===== DATASET RECORDS

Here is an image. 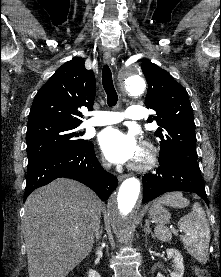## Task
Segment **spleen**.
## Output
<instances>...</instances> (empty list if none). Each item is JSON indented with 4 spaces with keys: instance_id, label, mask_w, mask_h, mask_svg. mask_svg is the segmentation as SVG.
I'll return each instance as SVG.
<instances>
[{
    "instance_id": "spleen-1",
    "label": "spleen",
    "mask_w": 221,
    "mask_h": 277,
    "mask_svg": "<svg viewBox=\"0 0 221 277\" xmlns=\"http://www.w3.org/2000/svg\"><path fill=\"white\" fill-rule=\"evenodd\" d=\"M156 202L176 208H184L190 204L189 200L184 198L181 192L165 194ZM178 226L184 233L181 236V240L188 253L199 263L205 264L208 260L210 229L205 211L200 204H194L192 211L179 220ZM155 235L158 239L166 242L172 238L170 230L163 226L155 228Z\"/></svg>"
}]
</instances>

==========

## TASK TO CARRY OUT
Transcribe exactly, starting at the line with "Segment **spleen**." and continuing through the last line of the data above; leave out all earlier lines.

## RESPONSE TO THIS TASK
Segment **spleen**.
## Output
<instances>...</instances> (empty list if none). Each item is JSON indented with 4 spaces with keys: instance_id, label, mask_w, mask_h, mask_svg. mask_svg is the segmentation as SVG.
I'll return each instance as SVG.
<instances>
[{
    "instance_id": "spleen-1",
    "label": "spleen",
    "mask_w": 221,
    "mask_h": 277,
    "mask_svg": "<svg viewBox=\"0 0 221 277\" xmlns=\"http://www.w3.org/2000/svg\"><path fill=\"white\" fill-rule=\"evenodd\" d=\"M156 202L176 208H184L190 204L189 200L184 198L181 192L165 194ZM178 226L184 233L181 236V240L188 253L199 263L205 264L208 260L210 229L205 211L200 204H194L192 211L179 220ZM155 235L158 239L166 242L172 238L170 230L163 226L155 228Z\"/></svg>"
}]
</instances>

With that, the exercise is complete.